I learn that Liquid Glass was partly inspired by Apple’s work with the Vision Pro, a mixed reality headset that superimposes pixelated entities onto the physical world. Apple seems to be making a bet that in the not-so-distant future—a world of Smart Glasses, VR head-gear, or other augmented hyperreal paraphernalia as yet unseen—it will make sense for everything (windows, toolbars, icons) to be translucent and adaptable. It’s both a cosmetic change and a functional one. It reflects the Silicon Valley desire to build technology that seamlessly slips into everyday life—to make a free-floating dataworld somehow graspable, fungible, infinitely tractable. It’s a little like the trend in architecture toward see-through buildings and open-plan modular offices—a transparency that can also be its own kind of opacity. And it goes hand in hand with a craving to make everything continuous: a world where everything syncs up across your various devices (iOS 26 has “Live Activities”) and where the functional element of the phone is now out of the way, so the screen can become wall-to-wall digital media superimposed on a dematerialized world. Almost like there’s no device between you and your Content.

The Ozempification of smartphones has made everything slimmer over the years, and Liquid Glass can be thought of as another stride toward integrating hardware and software so all that’s left is this frictionless surface. “We weren't necessarily thinking existentially,” Dye says, “but more like, how can computing sort of get out of the way? How can we provide this lightweight layer?" The reaction to Liquid Glass online missed a bigger story here: That Apple could be sneakily trying to train its customers on looking through glass. They’re laying the foundation for a possible next stage of software, where it’ll be a window onto the world rather than into a device. This would make sense for a company that, as Dye says, brims with workers envisioning many future paradigms at once, “capable of thinking multiple years out” and taking a long view on the trajectory of tech.
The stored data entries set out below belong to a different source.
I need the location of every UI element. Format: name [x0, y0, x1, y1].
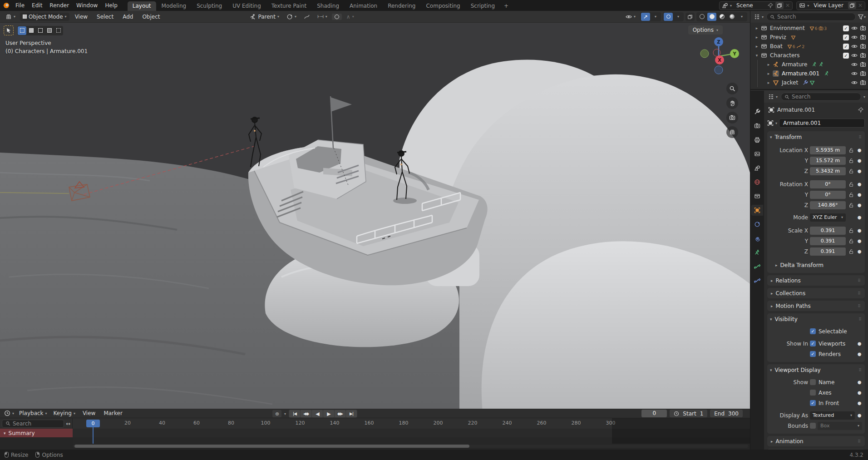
visibility-panel-header[interactable]: ▾ Visibility ⠿ — [770, 315, 862, 324]
gizmo-dropdown[interactable]: ▾ — [651, 13, 660, 21]
frame-start-field[interactable]: Start1 — [670, 410, 707, 417]
animate-dot-button[interactable]: ● — [857, 203, 862, 208]
auto-keying-dropdown[interactable]: ▾ — [284, 412, 286, 416]
shading-material-button[interactable] — [717, 13, 726, 21]
camera-view-button[interactable] — [726, 112, 738, 124]
pan-hand-button[interactable] — [726, 97, 738, 109]
collection-checkbox[interactable] — [843, 25, 849, 31]
zoom-button[interactable] — [726, 83, 738, 94]
animate-dot-button[interactable]: ● — [857, 341, 862, 346]
panel-grip-icon[interactable]: ⠿ — [858, 317, 862, 322]
tab-scene[interactable] — [751, 163, 763, 173]
animate-dot-button[interactable]: ● — [857, 215, 862, 220]
animate-dot-button[interactable]: ● — [857, 182, 862, 187]
current-frame-badge[interactable]: 0 — [86, 420, 100, 427]
animate-dot-button[interactable]: ● — [857, 249, 862, 254]
bounds-type-dropdown[interactable]: Box▾ — [818, 422, 862, 430]
outliner-row-boat[interactable]: ▸ Boat 6 2 — [750, 42, 868, 51]
hide-eye-icon[interactable] — [851, 79, 858, 86]
proportional-editing-toggle[interactable] — [332, 14, 342, 20]
animate-dot-button[interactable]: ● — [857, 401, 862, 406]
name-checkbox[interactable] — [810, 379, 816, 385]
menu-render[interactable]: Render — [46, 1, 73, 10]
scrollbar-thumb[interactable] — [74, 445, 469, 448]
render-visibility-icon[interactable] — [860, 43, 866, 49]
tab-modeling[interactable]: Modeling — [157, 1, 192, 11]
collection-checkbox[interactable] — [843, 53, 849, 59]
hide-eye-icon[interactable] — [851, 52, 858, 59]
menu-playback[interactable]: Playback▾ — [16, 409, 50, 417]
shading-dropdown[interactable]: ▾ — [737, 13, 746, 21]
tab-shading[interactable]: Shading — [312, 1, 344, 11]
scene-render[interactable] — [0, 23, 750, 409]
menu-select[interactable]: Select — [93, 13, 117, 21]
navigation-gizmo[interactable]: Z Y X — [694, 30, 744, 80]
select-mode-extend[interactable] — [27, 26, 35, 35]
outliner-search-input[interactable]: Search — [766, 13, 856, 21]
jump-to-end-button[interactable]: ▶| — [346, 410, 357, 417]
animate-dot-button[interactable]: ● — [857, 228, 862, 233]
play-reverse-button[interactable]: ◀ — [312, 410, 323, 417]
lock-icon[interactable] — [848, 238, 855, 244]
tab-bone[interactable] — [751, 261, 763, 272]
rotation-z-field[interactable]: 140.86° — [810, 201, 846, 209]
lock-icon[interactable] — [848, 148, 855, 153]
animate-dot-button[interactable]: ● — [857, 351, 862, 356]
show-gizmo-toggle[interactable]: ↗ — [641, 13, 650, 21]
delta-transform-header[interactable]: ▸ Delta Transform — [770, 261, 862, 270]
new-view-layer-button[interactable] — [848, 2, 856, 9]
panel-grip-icon[interactable]: ⠿ — [858, 439, 861, 444]
animate-dot-button[interactable]: ● — [857, 158, 862, 163]
animate-dot-button[interactable]: ● — [857, 413, 862, 418]
snap-settings-dropdown[interactable]: ⊦⊣▾ — [315, 13, 330, 20]
play-button[interactable]: ▶ — [323, 410, 334, 417]
proportional-falloff-dropdown[interactable]: ∧▾ — [344, 13, 357, 21]
animate-dot-button[interactable]: ● — [857, 238, 862, 243]
transform-panel-header[interactable]: ▾ Transform ⠿ — [770, 133, 862, 142]
lock-icon[interactable] — [848, 168, 855, 174]
viewport-display-panel-header[interactable]: ▾ Viewport Display ⠿ — [770, 366, 862, 375]
gizmo-axis-y-neg[interactable] — [700, 49, 709, 58]
snap-toggle[interactable] — [301, 13, 313, 21]
collection-checkbox[interactable] — [843, 35, 849, 40]
outliner-row-jacket[interactable]: ▸ Jacket — [750, 78, 868, 87]
select-mode-intersect[interactable] — [54, 26, 63, 35]
lock-icon[interactable] — [848, 192, 855, 198]
lock-icon[interactable] — [848, 203, 855, 208]
transform-orientation-dropdown[interactable]: Parent▾ — [247, 13, 281, 21]
lock-icon[interactable] — [848, 228, 855, 233]
next-keyframe-button[interactable]: ◆▶ — [335, 410, 345, 417]
editor-type-button[interactable]: ▾ — [3, 13, 18, 21]
auto-keying-toggle[interactable]: ◎ — [272, 410, 281, 417]
selectable-checkbox[interactable] — [810, 328, 816, 334]
animation-section[interactable]: ▸Animation ⠿ — [767, 436, 865, 446]
pivot-point-dropdown[interactable]: ▾ — [284, 13, 299, 21]
location-y-field[interactable]: 15.572 m — [810, 157, 846, 165]
tab-scripting[interactable]: Scripting — [466, 1, 500, 11]
render-visibility-icon[interactable] — [860, 70, 866, 77]
pin-icon[interactable] — [858, 107, 864, 113]
collections-section[interactable]: ▸Collections ⠿ — [767, 288, 865, 298]
tab-object[interactable] — [751, 205, 763, 216]
axes-checkbox[interactable] — [810, 390, 816, 396]
mode-selector[interactable]: Object Mode▾ — [20, 13, 69, 21]
animate-dot-button[interactable]: ● — [857, 168, 862, 173]
rotation-y-field[interactable]: 0° — [810, 191, 846, 199]
hide-eye-icon[interactable] — [851, 43, 858, 49]
tab-render[interactable] — [751, 120, 763, 131]
show-overlays-toggle[interactable] — [664, 13, 673, 21]
tab-animation[interactable]: Animation — [345, 1, 382, 11]
render-visibility-icon[interactable] — [860, 61, 866, 68]
menu-help[interactable]: Help — [101, 1, 121, 10]
animate-dot-button[interactable]: ● — [857, 148, 862, 153]
lock-icon[interactable] — [848, 158, 855, 163]
menu-edit[interactable]: Edit — [28, 1, 46, 10]
lock-icon[interactable] — [848, 249, 855, 254]
collection-checkbox[interactable] — [843, 44, 849, 49]
tab-view-layer[interactable] — [751, 148, 763, 159]
pin-icon[interactable] — [767, 2, 774, 9]
animate-dot-button[interactable]: ● — [857, 390, 862, 395]
tab-sculpting[interactable]: Sculpting — [192, 1, 227, 11]
blender-logo-icon[interactable] — [3, 2, 10, 9]
frame-end-field[interactable]: End300 — [710, 410, 743, 417]
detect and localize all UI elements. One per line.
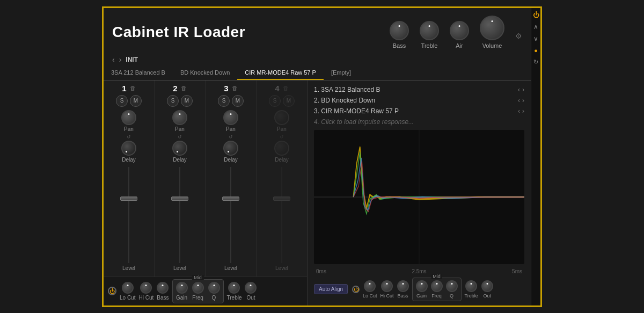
loop-icon[interactable]: ↻ bbox=[532, 59, 540, 66]
channel-1-fader-track bbox=[128, 167, 129, 263]
channel-1-mute[interactable]: M bbox=[130, 95, 142, 107]
tab-3[interactable]: CIR MR-MODE4 Raw 57 P bbox=[237, 66, 324, 80]
channel-1-pan-knob[interactable] bbox=[121, 110, 136, 125]
channel-3-solo[interactable]: S bbox=[218, 95, 230, 107]
channel-2-delay-reset[interactable]: ↺ bbox=[178, 134, 182, 140]
waveform-time-0: 0ms bbox=[316, 268, 326, 274]
chevron-down-icon[interactable]: ∨ bbox=[532, 35, 540, 42]
eq-gain-group: Gain bbox=[176, 282, 188, 301]
eq-freq-knob[interactable] bbox=[192, 282, 204, 294]
strip-treble-knob[interactable] bbox=[465, 280, 477, 292]
eq-treble-knob[interactable] bbox=[228, 282, 240, 294]
channel-2-solo[interactable]: S bbox=[167, 95, 179, 107]
strip-hi-cut-knob[interactable] bbox=[381, 280, 393, 292]
header: Cabinet IR Loader Bass Treble bbox=[104, 8, 531, 53]
strip-gain-label: Gain bbox=[416, 293, 427, 299]
link-icon[interactable]: ● bbox=[532, 47, 540, 54]
channel-4-mute[interactable]: M bbox=[283, 95, 295, 107]
eq-out-knob[interactable] bbox=[245, 282, 257, 294]
preset-bar: ‹ › INIT bbox=[104, 53, 531, 66]
chevron-up-icon[interactable]: ∧ bbox=[532, 23, 540, 31]
eq-bass-knob[interactable] bbox=[157, 282, 169, 294]
nav-back-arrow[interactable]: ‹ bbox=[112, 55, 115, 64]
ir-item-3-prev[interactable]: ‹ bbox=[518, 107, 520, 115]
ir-item-2-prev[interactable]: ‹ bbox=[518, 97, 520, 104]
bottom-eq-bar: ⏻ Lo Cut Hi Cut bbox=[104, 276, 307, 305]
channel-3-pan-knob[interactable] bbox=[223, 110, 238, 125]
channel-3-delay-knob[interactable] bbox=[223, 141, 238, 156]
tab-1[interactable]: 3SA 212 Balanced B bbox=[104, 66, 173, 80]
channel-1-fader-handle[interactable] bbox=[120, 196, 137, 201]
channel-3-mute[interactable]: M bbox=[232, 95, 244, 107]
nav-fwd-arrow[interactable]: › bbox=[119, 55, 122, 64]
strip-gain-knob[interactable] bbox=[416, 280, 428, 292]
channel-3-fader-handle[interactable] bbox=[222, 196, 239, 201]
auto-align-button[interactable]: Auto Align bbox=[314, 284, 348, 294]
strip-hi-cut-label: Hi Cut bbox=[380, 293, 394, 299]
treble-knob[interactable] bbox=[420, 21, 439, 40]
ir-item-2-text[interactable]: 2. BD Knocked Down bbox=[314, 97, 518, 104]
eq-q-label: Q bbox=[212, 295, 216, 301]
ir-item-1-arrows: ‹ › bbox=[518, 86, 524, 93]
channel-1-delay-knob[interactable] bbox=[121, 141, 136, 156]
channel-1-solo[interactable]: S bbox=[116, 95, 128, 107]
channel-2-fader-label: Level bbox=[173, 265, 186, 271]
eq-q-group: Q bbox=[208, 282, 220, 301]
strip-treble-label: Treble bbox=[465, 293, 478, 299]
channel-3-delay-reset[interactable]: ↺ bbox=[229, 134, 233, 140]
ir-item-2-next[interactable]: › bbox=[522, 97, 524, 104]
channel-2-pan-knob[interactable] bbox=[172, 110, 187, 125]
strip-gain: Gain bbox=[416, 280, 428, 299]
strip-mid-box: Mid Gain Freq bbox=[412, 278, 462, 301]
ir-item-4-text[interactable]: 4. Click to load impulse response... bbox=[314, 118, 524, 126]
ir-item-1-prev[interactable]: ‹ bbox=[518, 86, 520, 93]
header-knobs: Bass Treble Air bbox=[390, 16, 522, 49]
channel-1-pan-label: Pan bbox=[124, 126, 134, 132]
channel-1-fader-label: Level bbox=[122, 265, 135, 271]
eq-power-button[interactable]: ⏻ bbox=[108, 287, 116, 295]
ir-item-3-text[interactable]: 3. CIR MR-MODE4 Raw 57 P bbox=[314, 107, 518, 115]
channel-2-fader-track bbox=[179, 167, 180, 263]
channel-2-mute[interactable]: M bbox=[181, 95, 193, 107]
eq-strip-power[interactable]: ⏻ bbox=[352, 286, 360, 293]
channel-3-num: 3 bbox=[224, 84, 228, 93]
eq-mid-box: Mid Gain Freq bbox=[172, 279, 224, 303]
strip-out-knob[interactable] bbox=[481, 280, 493, 292]
channel-3-fader-label: Level bbox=[224, 265, 237, 271]
eq-gain-knob[interactable] bbox=[176, 282, 188, 294]
air-knob-group: Air bbox=[450, 21, 469, 49]
channel-2-delay-knob[interactable] bbox=[172, 141, 187, 156]
waveform-time-2: 5ms bbox=[512, 268, 522, 274]
settings-gear-icon[interactable]: ⚙ bbox=[515, 32, 522, 40]
channel-4-solo[interactable]: S bbox=[269, 95, 281, 107]
preset-name: INIT bbox=[126, 56, 138, 63]
strip-q-knob[interactable] bbox=[446, 280, 458, 292]
channel-2-fader-handle[interactable] bbox=[171, 196, 188, 201]
eq-hi-cut-knob[interactable] bbox=[140, 282, 152, 294]
eq-lo-cut-knob[interactable] bbox=[122, 282, 134, 294]
channel-3-fader-track bbox=[230, 167, 231, 263]
eq-treble-label: Treble bbox=[227, 295, 242, 301]
eq-out-group: Out bbox=[245, 282, 257, 301]
channel-4-fader-handle bbox=[273, 196, 290, 201]
bass-knob[interactable] bbox=[390, 21, 409, 40]
channel-1-delay-reset[interactable]: ↺ bbox=[127, 134, 131, 140]
volume-knob[interactable] bbox=[480, 16, 504, 40]
channel-4-delete[interactable]: 🗑 bbox=[283, 85, 289, 91]
tab-2[interactable]: BD Knocked Down bbox=[173, 66, 237, 80]
channel-3-delete[interactable]: 🗑 bbox=[232, 85, 238, 91]
strip-freq-knob[interactable] bbox=[431, 280, 443, 292]
strip-bass-knob[interactable] bbox=[397, 280, 409, 292]
power-icon[interactable]: ⏻ bbox=[532, 11, 540, 19]
ir-item-3-next[interactable]: › bbox=[522, 107, 524, 115]
channel-2-delete[interactable]: 🗑 bbox=[181, 85, 187, 91]
strip-lo-cut-knob[interactable] bbox=[364, 280, 376, 292]
ir-item-1-text[interactable]: 1. 3SA 212 Balanced B bbox=[314, 86, 518, 93]
eq-bass-label: Bass bbox=[157, 295, 169, 301]
eq-q-knob[interactable] bbox=[208, 282, 220, 294]
channel-1-delete[interactable]: 🗑 bbox=[130, 85, 136, 91]
app-title: Cabinet IR Loader bbox=[112, 24, 245, 41]
ir-item-1-next[interactable]: › bbox=[522, 86, 524, 93]
air-knob[interactable] bbox=[450, 21, 469, 40]
tab-4[interactable]: [Empty] bbox=[324, 66, 358, 80]
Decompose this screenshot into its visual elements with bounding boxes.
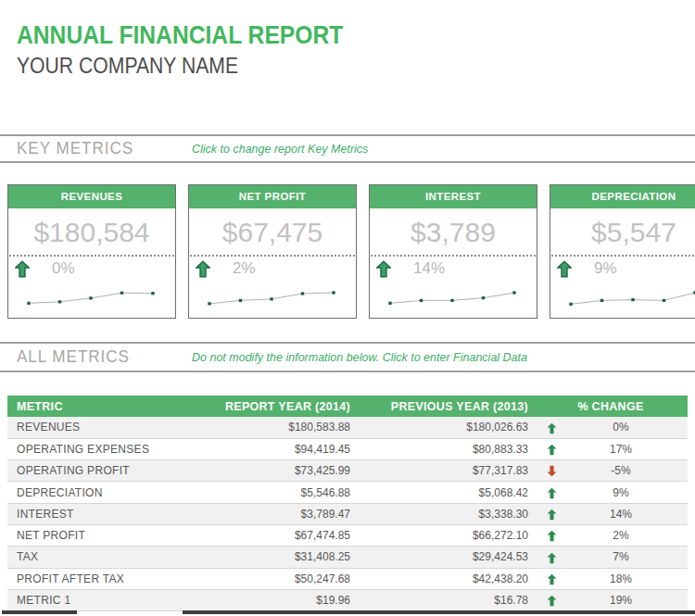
table-row: REVENUES $180,583.88 $180,026.63 0% [7,417,688,438]
metric-card-value: $180,584 [8,208,175,255]
percent-change-cell: 0% [569,417,688,438]
up-arrow-icon [547,421,557,434]
previous-year-cell: $42,438.20 [356,568,534,589]
report-year-cell: $180,583.88 [222,417,356,438]
table-row: PROFIT AFTER TAX $50,247.68 $42,438.20 1… [7,568,688,589]
column-header-percent-change: % CHANGE [534,396,688,417]
column-header-previous-year: PREVIOUS YEAR (2013) [356,396,534,417]
metric-name-cell: TAX [7,547,222,568]
previous-year-cell: $5,068.42 [356,482,534,503]
column-header-report-year: REPORT YEAR (2014) [222,396,356,417]
key-metrics-label: KEY METRICS [17,139,133,158]
key-metrics-band: KEY METRICS Click to change report Key M… [0,134,695,163]
metric-name-cell: INTEREST [7,503,222,524]
key-metrics-instruction[interactable]: Click to change report Key Metrics [192,143,368,156]
all-metrics-table: METRIC REPORT YEAR (2014) PREVIOUS YEAR … [7,396,688,611]
percent-change-cell: 7% [569,547,688,568]
report-year-cell: $73,425.99 [222,460,356,482]
percent-change-cell: -5% [569,460,688,482]
metric-card-change: 0% [52,259,75,278]
previous-year-cell: $180,026.63 [356,417,534,438]
table-row: INTEREST $3,789.47 $3,338.30 14% [7,503,688,524]
report-year-cell: $67,474.85 [222,524,356,546]
all-metrics-instruction[interactable]: Do not modify the information below. Cli… [192,351,527,364]
report-title: ANNUAL FINANCIAL REPORT [17,20,343,50]
previous-year-cell: $77,317.83 [356,460,534,482]
up-arrow-icon [547,572,557,585]
metric-card-change: 14% [413,259,445,278]
previous-year-cell: $66,272.10 [356,524,534,546]
column-header-metric: METRIC [7,396,222,417]
percent-change-cell: 9% [569,482,688,503]
percent-change-cell: 19% [569,589,688,610]
section-divider-segment [2,610,77,614]
up-arrow-icon [376,260,391,278]
metric-card[interactable]: REVENUES $180,584 0% [7,184,176,319]
metric-name-cell: OPERATING EXPENSES [7,438,222,459]
table-row: OPERATING EXPENSES $94,419.45 $80,883.33… [7,438,688,459]
all-metrics-label: ALL METRICS [17,347,130,367]
table-header-row: METRIC REPORT YEAR (2014) PREVIOUS YEAR … [7,396,688,417]
percent-change-cell: 14% [569,503,688,524]
up-arrow-icon [15,260,30,278]
report-year-cell: $94,419.45 [222,438,356,459]
up-arrow-icon [547,485,557,498]
up-arrow-icon [196,260,210,278]
table-row: OPERATING PROFIT $73,425.99 $77,317.83 -… [7,460,688,482]
metric-card-value: $5,547 [550,208,695,255]
metric-card-title: INTEREST [370,185,537,208]
metric-card-change-row: 2% [189,257,356,281]
table-row: METRIC 1 $19.96 $16.78 19% [7,589,688,610]
previous-year-cell: $80,883.33 [356,438,534,459]
previous-year-cell: $29,424.53 [356,547,534,568]
percent-change-cell: 17% [569,438,688,459]
metric-name-cell: REVENUES [7,417,222,438]
report-year-cell: $5,546.88 [222,482,356,503]
metric-card-change: 9% [594,259,617,278]
metric-card-value: $67,475 [189,208,356,255]
percent-change-cell: 2% [569,524,688,546]
metric-name-cell: DEPRECIATION [7,482,222,503]
previous-year-cell: $3,338.30 [356,503,534,524]
metric-card-title: DEPRECIATION [550,185,695,208]
all-metrics-band: ALL METRICS Do not modify the informatio… [0,342,695,372]
percent-change-cell: 18% [569,568,688,589]
up-arrow-icon [547,594,557,607]
metric-card[interactable]: NET PROFIT $67,475 2% [188,184,357,319]
section-divider-segment [183,610,695,614]
report-year-cell: $3,789.47 [222,503,356,524]
report-year-cell: $50,247.68 [222,568,356,589]
metric-card-change-row: 0% [8,257,175,281]
metric-card-change-row: 14% [370,257,537,281]
metric-name-cell: PROFIT AFTER TAX [7,568,222,589]
metric-card[interactable]: INTEREST $3,789 14% [369,184,537,319]
down-arrow-icon [547,464,557,477]
key-metric-cards: REVENUES $180,584 0% NET PROFIT $67,475 … [7,184,695,319]
table-row: DEPRECIATION $5,546.88 $5,068.42 9% [7,482,688,503]
metric-card-change-row: 9% [550,257,695,281]
sparkline-chart [370,281,537,316]
sparkline-chart [8,281,175,316]
up-arrow-icon [547,550,557,563]
metric-name-cell: OPERATING PROFIT [7,460,222,482]
report-year-cell: $31,408.25 [222,547,356,568]
up-arrow-icon [547,443,557,456]
metric-card-title: NET PROFIT [189,185,356,208]
sparkline-chart [189,281,356,316]
metric-name-cell: METRIC 1 [7,589,222,610]
up-arrow-icon [547,529,557,542]
table-row: NET PROFIT $67,474.85 $66,272.10 2% [7,524,688,546]
up-arrow-icon [557,260,572,278]
report-year-cell: $19.96 [222,589,356,610]
metric-card[interactable]: DEPRECIATION $5,547 9% [550,184,695,319]
sparkline-chart [550,281,695,316]
up-arrow-icon [547,508,557,521]
metric-card-title: REVENUES [8,185,175,208]
company-name: YOUR COMPANY NAME [17,54,238,79]
metric-card-change: 2% [233,259,256,278]
table-row: TAX $31,408.25 $29,424.53 7% [7,547,688,568]
previous-year-cell: $16.78 [356,589,534,610]
annual-financial-report-page: ANNUAL FINANCIAL REPORT YOUR COMPANY NAM… [0,0,695,616]
metric-name-cell: NET PROFIT [7,524,222,546]
metric-card-value: $3,789 [370,208,537,255]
As I leave the Apple campus, the sun is just starting to tilt into golden hour, the perfect light glinting off everyone’s WWDC badges. Across the street, there’s the Apple Park Visitor Center’s store, a pilgrimage site for Apple diehards the world over. The line is the longest I’ve seen it in my days here, snaking around the street and getting in the way of the programmers and TikTokers trying to catch Lyfts back to their hotel. Every wrist gleams with an Apple Watch; AirPods dangle out of ears; tourist dads avidly tap their iPads while waiting for their turn to snag merch. I remember how, at various times, these products were all derided. As much as “Windows Vista 2.0” is a funny joke about Liquid Glass, it’s likely that in the long run, the deliquescent new iOS will become just as iconic as skeuomorphism and Flat Design. Soon, it could well be projected everywhere we look—ever-present, augmenting even the most trivial interactions. It’s opulent, it’s delightful—and if Apple’s track record proves anything, delight is one thing humans can’t resist.